An enraged Kansas City third baseman George Brett comes charging out of the dugout, arms flailing, veins popping on his neck. He has to be restrained by umpire Joe Brinkman, who has him in a headlock.
Even Brett’s three sons used to pop in the tape of the Pine Tar Game, and “watch Dad go berserk.”
“They sit around and chuckle,” Brett says.
http://m.mlb.com/video/topic/6479266/v3977861/bb-moments-72483-george-bretts-pine-tar-bat
Longtime New York Daily News columnist Filip Bondy puts this wacky 1983 game and its aftermath into perspective in his new book, “The Pine Tar Game: The Kansas City Royals, the New York Yankees, and Baseball’s Most Absurd and Entertaining Controversy” (Scribner; hardback; $25; 246 pages). Bondy, who covered the Yankees in 1983 as a young sportswriter, brings depth and nuance into the rivalry between New York and Kansas City.
The fact that the actual game isn’t reported on until Page 127 is not a detriment. Bondy’s narrative leading up to the pine tar incident is fascinating and illuminating.
The Pine Tar Game wasn’t just an isolated incident, but the boiling point of a feud that was building for nearly three decades. The two cities had been dueling ever since the Philadelphia Athletics moved to Kansas City in 1955, and the Yankees continued to treat the team like its former minor-league affiliate in the city, cherry picking stars like Roger Maris, Ralph Terry and Clete Boyer, among others.
The Royals entered the majors in 1969, a year after the A’s bolted for Oakland.
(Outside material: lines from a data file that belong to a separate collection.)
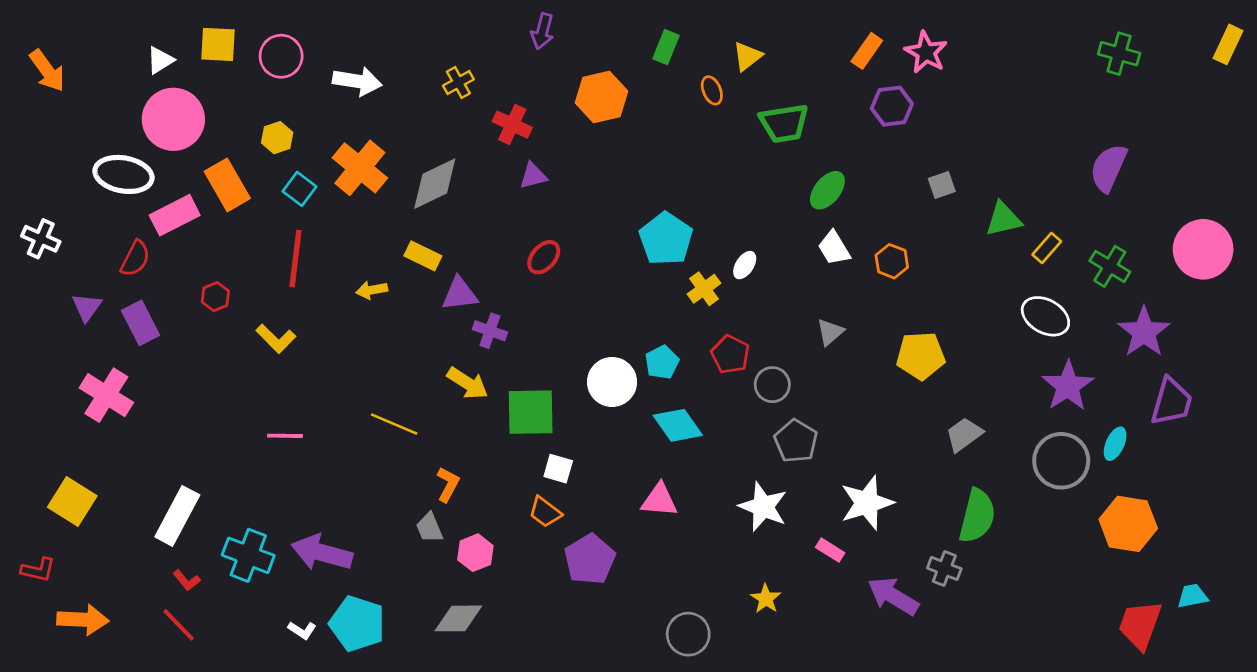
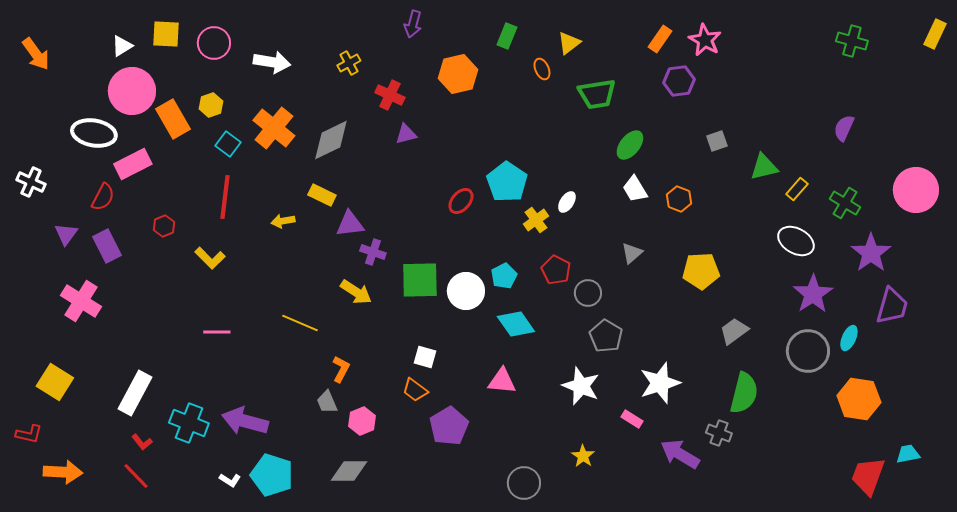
purple semicircle: (1109, 168) -> (844, 128), size x0.7
orange rectangle: (227, 185) -> (173, 119), moved
red ellipse: (544, 257) -> (461, 201), moved
green square: (531, 412) -> (420, 280), moved

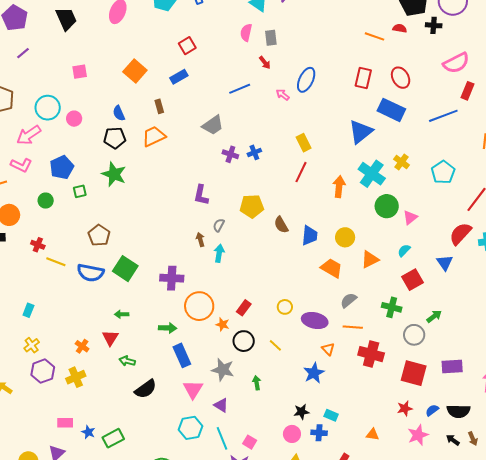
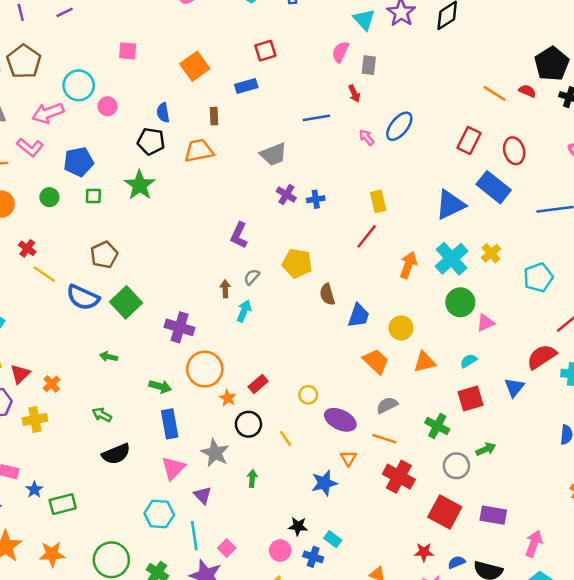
red triangle: (110, 338) -> (20, 374), moved

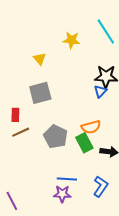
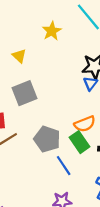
yellow star: (71, 40) -> (52, 31), turned -30
blue line: (67, 179) -> (64, 166), moved, turned 60

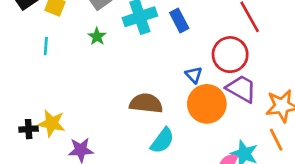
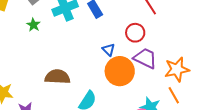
red circle: (230, 55) -> (135, 33), size x0.7
brown semicircle: (146, 103) -> (57, 77), moved

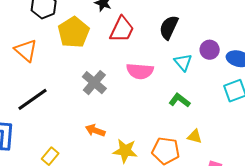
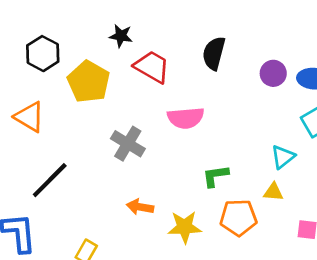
red trapezoid: (122, 29) -> (152, 67), turned -76
cyan triangle: (183, 62) -> (283, 157), moved, turned 42
green L-shape: (180, 100) -> (215, 176), moved, turned -35

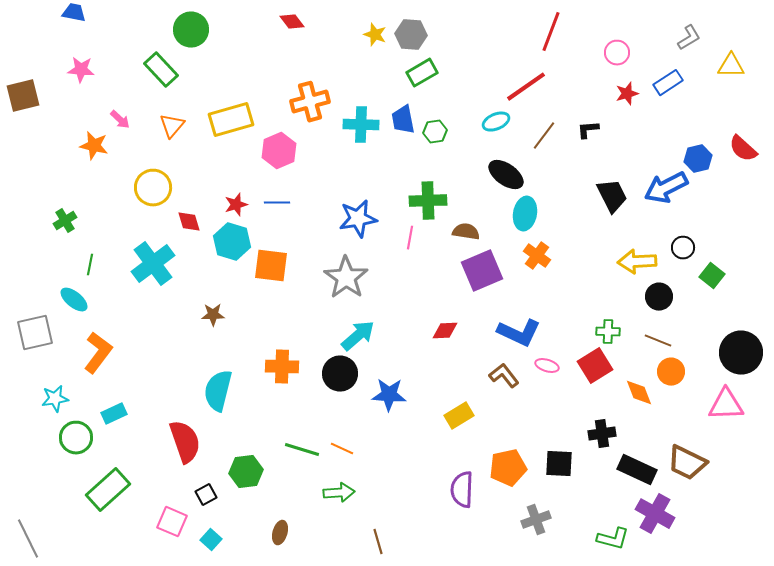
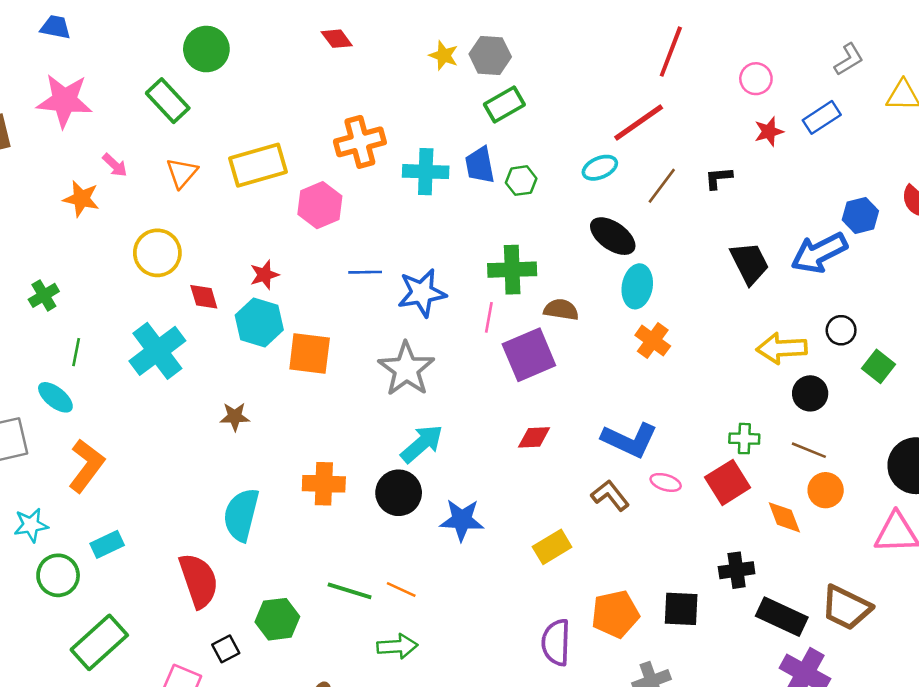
pink star: (81, 70) -> (64, 101), size x1.6
blue line: (277, 203) -> (365, 272), moved
purple square: (482, 271) -> (529, 355), moved

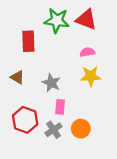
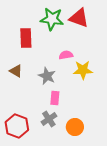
pink semicircle: (87, 52) -> (66, 55), moved
red hexagon: (25, 120) -> (17, 126), moved
orange circle: (81, 129) -> (75, 127), moved

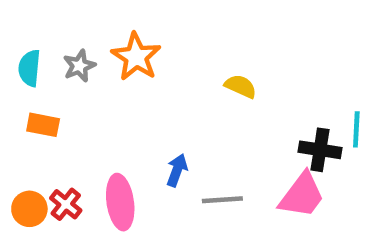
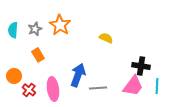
orange rectangle: (43, 125) -> (38, 55), moved, turned 48
cyan line: (356, 129) -> (157, 86), moved
blue arrow: (177, 170) -> (78, 75), size x1.6
orange circle: (29, 209) -> (14, 76), moved

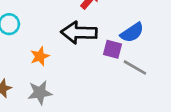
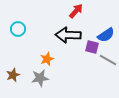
orange star: (40, 56) -> (47, 59), moved

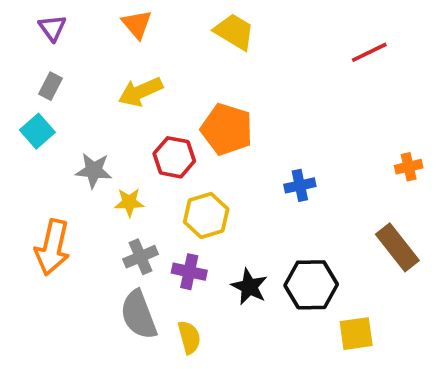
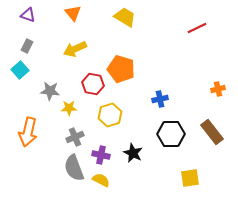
purple triangle: (52, 28) -> (28, 15), turned -35
purple cross: (189, 272) -> (101, 155), moved
black hexagon: (311, 285) -> (171, 134), moved
yellow semicircle: (189, 337) -> (101, 180), turned -48

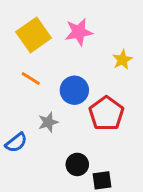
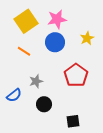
blue circle: (74, 90) -> (55, 42), moved
black circle: (77, 164) -> (44, 104), moved

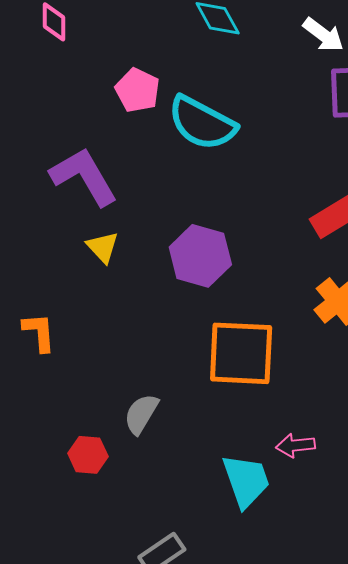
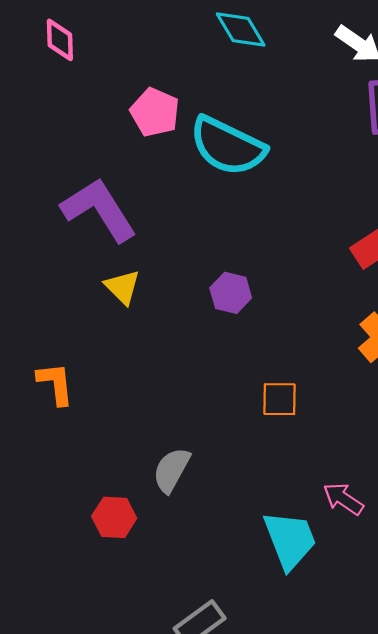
purple hexagon: (200, 256) -> (231, 293), size x0.6
orange square: (241, 353) -> (280, 399), size x0.5
pink arrow: (296, 445) -> (343, 499), turned 42

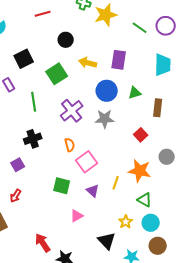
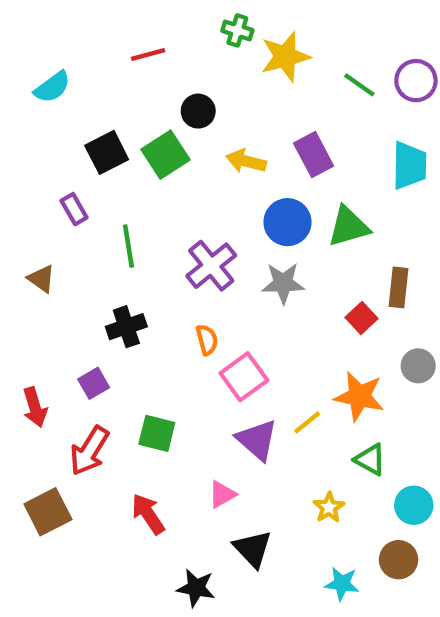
purple rectangle: (119, 60) -> (314, 155), turned -36
green square: (57, 74) -> (166, 155), moved
green triangle: (135, 93) -> (348, 226), size x1.5
brown rectangle: (158, 108) -> (399, 287), moved
yellow line: (116, 183) -> (307, 422), turned 32
green square: (62, 186) -> (157, 433), moved
purple triangle: (93, 191) -> (257, 440), size x1.5
red arrow: (16, 196) -> (89, 451), size x1.6
cyan circle: (151, 223) -> (414, 505), moved
black triangle: (107, 241) -> (253, 549), moved
red arrow: (43, 243) -> (148, 514), moved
By 1976, the Royals began a run of three straight division titles—but were denied a World Series berth each time by the Yankees. Kansas City finally broke through by beating the Yankees in the 1980 ALCS. Brett unloaded a monstrous three-run homer off Goose Gossage in the deciding game to punch the Royals’ first ticket to the World Series.
On July 24, 1983 at Yankee Stadium, Brett had hit what he thought was a go-ahead two-run homer with two outs in the ninth inning off Gossage. Instead, Yankees manager Billy Martin came out and showed the umpires that Brett’s bat, covered in pine tar, had exceeded the 18-inch limit from the bat barrel allowed under the rules.
“If he (Martin) wins this, there will be chaos,” Yankees radio broadcaster Phil Rizzuto said.
The Scooter was right. Martin won it. Brett was called out, the homer was nullified and the game was over. And holy cow, there was chaos after the umpires invoked Rule 1.10(c).
“I looked like my father chasing me around after I brought home my report card,” Brett said.
“Maddest baseball player I’ve ever seen, for sure,” Gossage said. “I was out there laughing my head off.
“I thought it was hilarious.”
Histrionics aside, it became apparent that the obscure rule was well, ridiculous. Once Brett was subdued (the whole incident lasted 130 seconds), the game was protested to the American League office, After 25 days, AL president Lee MacPhail upheld the protest and ordered the game to resume after the home run — with Kansas City leading 5-4 in the top of the ninth. The Royals held on to win, and the Pine Tar Game was history.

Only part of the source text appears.